For Margaret, the summer in upstate New York was her last one before she would have left town for college. A sensual beauty, Margaret was a budding torch singer with a rebel boyfriend and a sister who idolizes her. When she drowns in the lake in front of the family house, the 13-year-old Nico is devastated. The girls’ mother submerges her grief in a addiction to painkillers and the father obsessively researches a 19th century doomsday cult, becoming more and more distant.
For Prose, the first part of the new novel was an interest in precocious girls like the doomed Margaret. “I went to a very conservative high school,” said Prose in an interview at a diner near her Manhattan home. “The nurse checked the girls every day to see that they were wearing stockings. Quite a number of students in the years ahead of me would have fit Margaret’s bill, but there wasn’t one in particular. I was thinking about the experience of looking up to the older girls.”
“I’ve spent a lot of time around teenagers,”noted Prose. “I was one, then I had my two sons. A lot of the experience of writing about Nico was trying to recreate what it was like to be a 13-year-old girl. I reread ‘The Diary of Anne Frank’ and I went out and looked at friend’s daughters, to see how they were acting. Kids are often capable of being 14-years old and 40-years old at the same time.”
The 60-year-old Prose is the author “Household Saints” and 13 other books of fiction. The recent publication of “Goldengrove” comes after a busy summer as the president of the PEN American Center, a chapter of the world’s oldest human rights and literary organization. During the Beijing Olympics, her group championed the cause of more than two dozen Chinese writers being persecuted by the Chinese government.

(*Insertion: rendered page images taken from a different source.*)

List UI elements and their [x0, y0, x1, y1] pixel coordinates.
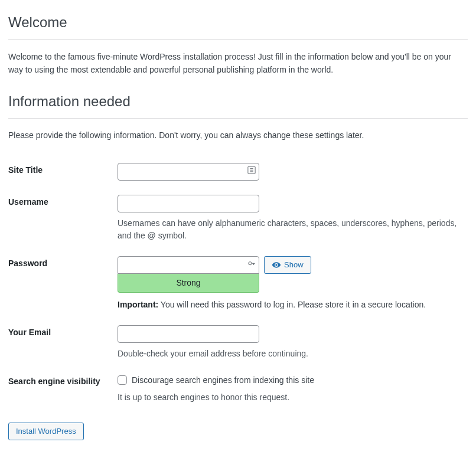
- search-visibility-checkbox[interactable]: [118, 375, 127, 385]
- info-needed-heading: Information needed: [8, 91, 468, 119]
- eye-icon: [272, 260, 281, 270]
- username-input[interactable]: [118, 195, 259, 212]
- password-important-note: Important: You will need this password t…: [118, 299, 468, 311]
- email-input[interactable]: [118, 325, 259, 343]
- search-visibility-label: Search engine visibility: [8, 367, 118, 411]
- search-visibility-checkbox-label: Discourage search engines from indexing …: [132, 374, 314, 387]
- username-hint: Usernames can have only alphanumeric cha…: [118, 217, 468, 242]
- username-label: Username: [8, 188, 118, 249]
- show-password-label: Show: [284, 260, 304, 269]
- install-wordpress-button[interactable]: Install WordPress: [8, 423, 84, 440]
- password-label: Password: [8, 249, 118, 318]
- site-title-label: Site Title: [8, 156, 118, 188]
- instruction-text: Please provide the following information…: [8, 129, 468, 142]
- email-hint: Double-check your email address before c…: [118, 348, 468, 360]
- email-label: Your Email: [8, 318, 118, 367]
- password-strength-meter: Strong: [118, 274, 259, 293]
- show-password-button[interactable]: Show: [264, 256, 311, 274]
- password-input[interactable]: [118, 256, 259, 274]
- welcome-heading: Welcome: [8, 12, 468, 40]
- welcome-intro: Welcome to the famous five-minute WordPr…: [8, 50, 468, 77]
- search-visibility-hint: It is up to search engines to honor this…: [118, 391, 468, 404]
- site-title-input[interactable]: [118, 163, 259, 181]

For the setting of the novel, Prose tapped into her own teenage experiences of unsupervised trips with others kids to lake houses, including the exploding teenage hormones.
“In high school, I would visit friends who had lake houses, and there was always something so sexy and unsupervised about the visits,” said Prose. “When friends learned how to drive, we’d take trips to the lake houses. Sometimes the parents were there, and other times they were not.”
The odyssey of “Goldengrove” allowed Prose to explore teenage lies and fabrications. “One of the things the book is about is teenage lying, and like every teenager, I was an expert at it,” she said. “So were the girls in the novel. You were counting on parental distraction. In this case, the parental distraction was a hideous grief that is so intense that the parents can’t be blamed for being distracted. The parents are suffering. Everyone in the novel is suffering. So much of the story for me is how people deal with suffering.”
In the novel, Nico makes the comment that instead of their grief drawing her family together, it blew them apart. “There are two ways grief can go,” explained Prose. “It can pull people together or it can blow them apart. Nico’s family is essentially a happy family, and regardless of what Tolstoy says, happy families are not all alike. The family has to deal with a sudden, horrible loss, and the extent to which you are not equipped to deal with this grief determines how your family will go on after this.”
Nico’s grief is made much worse by the fact that Margaret drowned while Nico was with her. “For Nico, death is obviously a great mystery and she’s trying to deal with the mystery of absence and loss,” she said. “It’s a human inability to address the idea of ‘How could this person be here, then now not be here?’ You can’t get your mind around it.”
The second half of the novel is consumed by Nico’s strange involvement with Aaron, Margaret’s boyfriend. The two of them torturously act out events from Margaret’s lost life. Nico’s hard ride into adolescence comes with the realization that her parents can’t save her anymore.
In the hands of a lesser writer, Aaron’s bizarre and dangerous relationship with Nico would be just a sick scenario. Prose, however, makes Aaron’s grief real and palpable, explaining some of his unacceptable behavior.
“The boyfriend Aaron is also doubly unable to deal with Margaret’s death,” said Prose. “I had to make his character sympathetic, for I knew that if he was some creepy older guy going out with a 13-year-old girl, the novel would fall apart. When I realized that he was in his own state of grief and trying to reverse what had happened, his character came together for me.”
Dylan Foley is a freelance writer in Brooklyn, N.Y.